Existing Scheduled Tribes in Assam have opposed the demand of the six communities, and on Saturday, protesting students stormed the Bodoland Territorial Council secretariat building.
The report was tabled late Saturday evening, at the tail end of the winter session of the Assembly, amid an outcry by Opposition MLAs demanding a discussion on the report. This demand was turned down by Speaker Biswajit Daimary, and the session was adjourned immediately after the report was tabled.
A couple of hours earlier, hundreds of students in Kokrajhar, the headquarters of the Bodoland Territorial Council (BTC), stormed the BTC secretariat and damaged chairs, desks and other infrastructure. The protesting students demanded that the six communities not be included in the ST list.
The Bodos are a Plain tribe and are Assam’s largest ST community.
The six communities that have long been agitating for the grant of ST status are the Tai Ahoms, tea tribes or Adivasis, Moran, Motok, Chutia and Koch-Rajbongshi. They are currently part of the state’s Other Backward Classes list and comprise around 27% of Assam’s population.

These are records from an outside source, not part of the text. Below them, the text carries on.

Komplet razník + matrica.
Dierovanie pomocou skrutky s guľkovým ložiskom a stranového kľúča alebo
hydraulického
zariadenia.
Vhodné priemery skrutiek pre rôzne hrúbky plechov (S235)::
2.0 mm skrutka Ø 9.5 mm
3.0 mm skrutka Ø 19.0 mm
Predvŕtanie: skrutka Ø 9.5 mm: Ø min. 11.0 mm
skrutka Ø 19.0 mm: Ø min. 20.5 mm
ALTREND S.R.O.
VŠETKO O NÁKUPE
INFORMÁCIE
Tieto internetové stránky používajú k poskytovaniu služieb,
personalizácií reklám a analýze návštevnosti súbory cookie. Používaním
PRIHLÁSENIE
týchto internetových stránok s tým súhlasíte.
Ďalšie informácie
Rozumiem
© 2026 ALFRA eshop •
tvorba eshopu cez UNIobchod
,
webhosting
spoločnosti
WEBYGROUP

Organisations of all six communities have been holding mass demonstrations in the past two months, building pressure on the government ahead of the upcoming elections in the state. Ahead of the 2019 Lok Sabha election, a Bill proposing to include these communities in Assam’s ST list had been introduced in Rajya Sabha, but was not discussed or passed. Based on Home Ministry directions, the Group of Ministers was constituted that year, and reconstituted twice since, “to determine quantum of reservation for six communities in the State, suggest revised quantum of reservation for OBCs after creation of a new ST category in Assam and measures ensuring full safeguard to protect the interests, rights and privileges of the existing Scheduled Tribes of Assam.”

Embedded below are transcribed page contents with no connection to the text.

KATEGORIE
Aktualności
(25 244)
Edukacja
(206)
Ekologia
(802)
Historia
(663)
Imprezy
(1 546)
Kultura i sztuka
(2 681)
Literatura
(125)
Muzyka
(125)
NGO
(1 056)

The report submitted by the Group of Ministers on Saturday will be forwarded to the central government.
Key recommendations
The key recommendation of the report is the creation of a “three-tier classification” of Scheduled Tribes in Assam “to protect the political rights and socio-economic and educational interests of existing ST communities, while accommodating the six communities”.
The ST communities in Assam are currently categorised as ST (Plains) with 10% reservations and ST (Hills) with 5% reservation. The report recommends the creation of a distinct ST (Valley) category for the Ahom, Chutia, tea tribes and Adivasis, and Koch-Rajbongshis (excluding those residing in the undivided Goalpara region). It recommends that the Morans, Motoks and Koch Rajbonghis in the unidivided Goalpara — subject to an NOC from the BTC for parts of undivided Goalpara under the BTC — be included in the ST (Plains) list saying that they possess “clear ethnographic characteristics, identifiable settlement areas and limited overlap with other social groups” and that their inclusion does not face as much opposition from the existing ST (Plains) communities.

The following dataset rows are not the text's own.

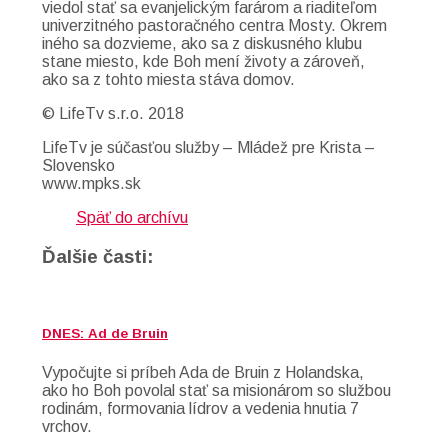
viedol stať sa evanjelickým farárom a riaditeľom
univerzitného pastoračného centra Mosty. Okrem
iného sa dozvieme, ako sa z diskusného klubu
stane miesto, kde Boh mení životy a zároveň,
ako sa z tohto miesta stáva domov.
© LifeTv s.r.o. 2018
LifeTv je súčasťou služby – Mládež pre Krista –
Slovensko
www.mpks.sk
Späť do archívu
Ďalšie časti:
DNES: Ad de Bruin
Vypočujte si príbeh Ada de Bruin z Holandska,
ako ho Boh povolal stať sa misionárom so službou
rodinám, formovania lídrov a vedenia hnutia 7
vrchov.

The report states that an ST(Valley) category so created will have separate reservation quotas with distinct rosters and vacancy registers for all state government recruitment and educational institutions, and that “existing ST(P) and ST(H) quotas will remain fully protected”.
However, it recommends that in the case of central government reservations, all these communities compete under the common ST pool, as there is a single national ST list.
It recommends that Lok Sabha constituencies that are currently covering Sixth Schedule areas — Kokrajhar and Diphu — be permanently reserved for the existing ST(P) and ST(H) respectively, through a constitutional amendment. It states that additional seats will have to be reserved to the Parliament for ST(V) since the number of reserved seats will increase “in view of the fact that a large number of people will now be recognised as Scheduled Tribes in the state of Assam”.
Interim arrangements
The report also makes a set of recommendations for interim arrangements while the Union government considers its recommendations. This includes sub-categorisation of the existing OBCs in the state within the 27% OBC quota into seven categories — one for each of the six communities in question and one for the other OBCs.
It recommends a comprehensive enumeration and socio-economic survey for this purpose, such that each of these sub-categories be entitled to state government reservation as per their populations “on a pro rata basis”. Among other things, it also recommends that reservation be provided to OBC communities in the local bodies of Assam, including panchayats and ULBs, and that the state government enact a law preventing the transfer of the land of these six communities, as well as the existing STs, to people outside their community.